Karl Marx lesen und spielen

Kolumne von Thies Gleiss

»Dass die jetzige Welt nach Marxismus schreit, ist doch banal. Die Gegenwart ist eine einzige Bestätigung von großen Teilen des marxschen Werkes.« Solche Worte vom PDS-Professor Uwe-Jens Heuer hört man 120 Jahre nach dem Tod des von einer unbekannten, aber eindrucksvoll großen Internetgemeinde zum »Denker des Jahrtausends« ernannten Bartträgers einfach gern. Ob die private Antwort des Genossen Professor auf diesen Schrei: »Ich zum Beispiel werde ein Buch veröffentlichen: Marxismus und Politik«, ausreichend ist, wird sich zeigen. Vielleicht hilft ja zusätzlich ein praktischer Hinweis unseres alten, sich in letzter Zeit auf diesen Seiten rar machenden Mitstreiters Winnie Wolf: »Da fand ich das Treffen der Europäischen Antikapitalistischen Linken am 10.Mai in Frankfurt am Main zur Vorbereitung der Europawahlen spannend. Wir müssen diskutieren, ob eine solche linkssozialistische, kommunistische Liste in der ganzen EU aufgestellt wird. Dazu gehören dann Rifondazione Comunista aus Italien und die Ligue Communiste Révolutionnaire aus Frankreich, Gruppen aus Spanien, aus Portugal, aus Dänemark und eben auch aus Deutschland.«
Aber statt an Buch und Liste zu arbeiten, gönnen sich der Professor und der Verkehrsexperte zur Zeit ein ziemlich merkwürdiges Extravergnügen. Weil irgendwie alle scharf auf Sonderparteitage sind, opfern sie viel Zeit und Geld zur Begleitung eines solchen ihrer Hauspartei. Das Ritual des Frühsommers heißt generell Sonderparteitag. SPD, Grüne, PDS und FDP sonderparteitageln wild herum. Aber wer glaubte, dass hier besondere Themen sonderlich behandelt würden, wurde allein von der FDP an Rhein und Ruhr zufrieden gestellt. Sie hat wirklich exklusiv den letzten Absprung ihres Ex-Vizevorsitzenden vorbereitet. Das gibt‘s nur einmal.

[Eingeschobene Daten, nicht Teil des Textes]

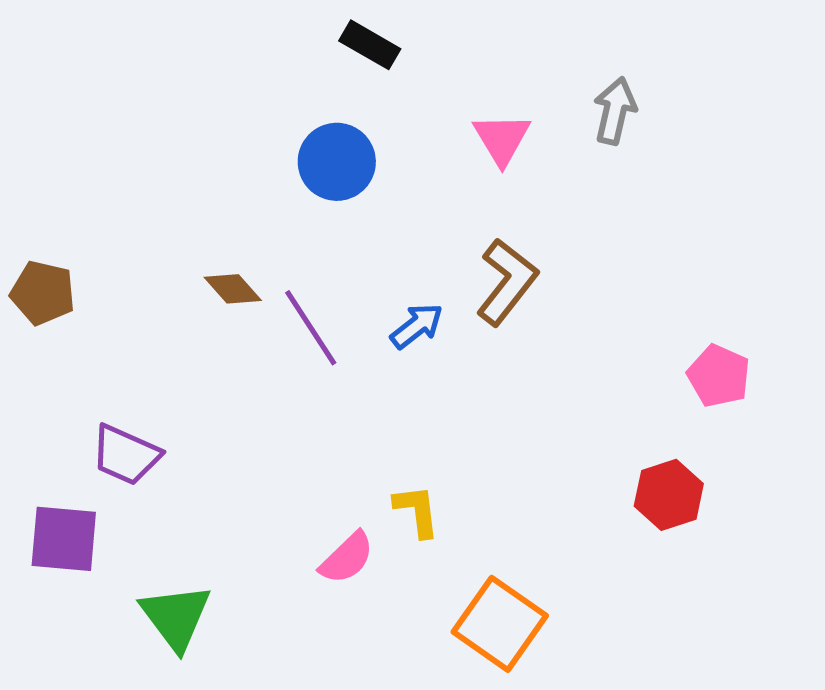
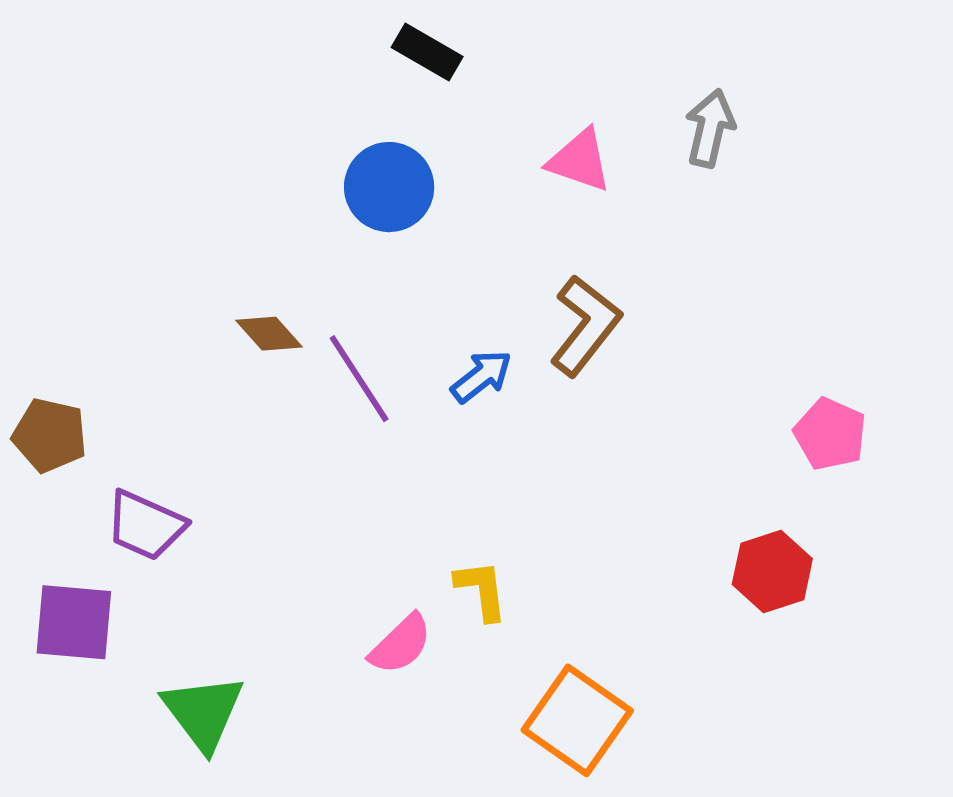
pink triangle: (502, 139) -> (580, 160), turned -40
brown pentagon: (43, 293) -> (50, 435), moved

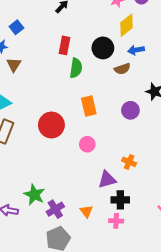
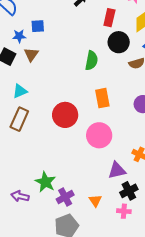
blue square: (16, 27) -> (38, 26), moved, turned 32
red rectangle: (65, 45) -> (109, 18), moved
pink circle: (87, 144) -> (99, 135), size x1.6
black cross: (120, 200) -> (129, 191), turned -30

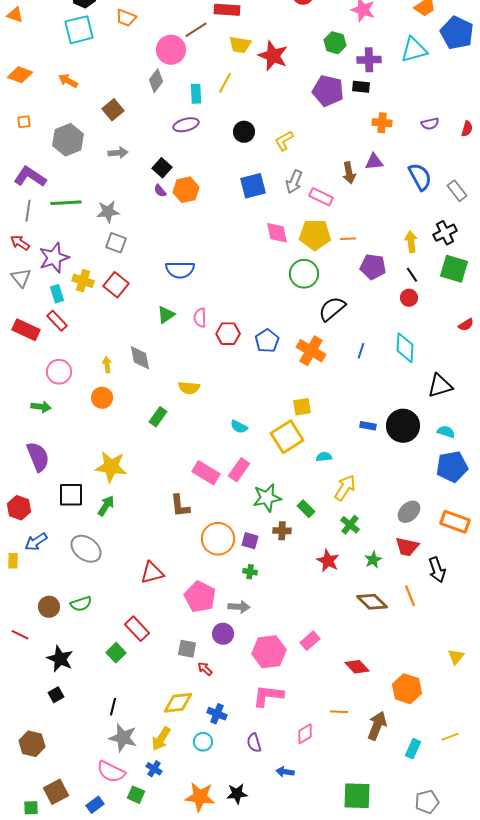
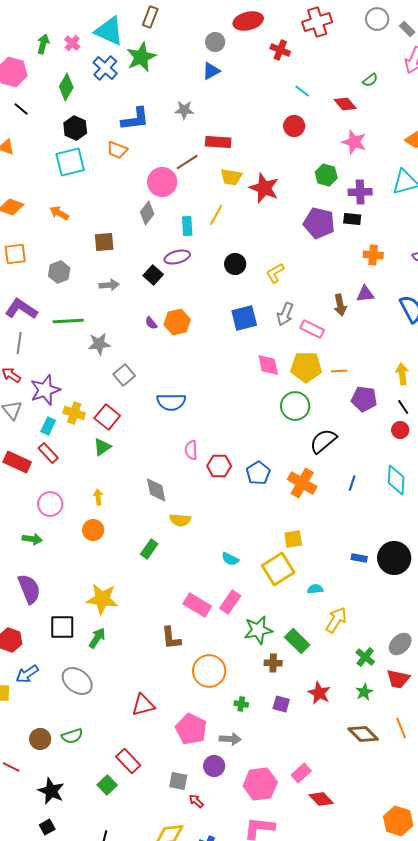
brown square: (113, 110) -> (104, 242), turned 35
orange square: (24, 122) -> (15, 254), size x1.6
gray hexagon: (68, 140) -> (59, 272), size x0.7
black square: (162, 168) -> (153, 275), moved
green line: (66, 203) -> (68, 321), moved
gray square: (116, 243) -> (124, 375), moved, turned 30
cyan rectangle: (57, 294) -> (48, 426), turned 42
green triangle: (166, 315) -> (102, 447), moved
gray diamond: (140, 358) -> (156, 490), moved
green rectangle: (306, 509) -> (297, 641), size x1.4
green cross: (350, 525) -> (365, 657), moved
purple square: (250, 541) -> (281, 704), moved
red diamond: (357, 667) -> (321, 799), moved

SPD und Grüne — und demnächst auch die PDS, das vorherzusagen ist wahrlich nicht schwer — dagegen organisierten die blanke Normalität: eine so bürokratisch wie gut durchorganisierte Akklamationsshow für die Mainstream-Oberturner, Sachzwangverwalter und selbst ernannten Realpolitiker — alle drei Berufe werden heute auch gern »Reformer« genannt. 90% Zustimmung — angeblich — bei SPD und Grüne für die Sozialraubagenda 2010, und niemand war überrascht. Die »Linke« wusste schon vorher, was ihr blühte.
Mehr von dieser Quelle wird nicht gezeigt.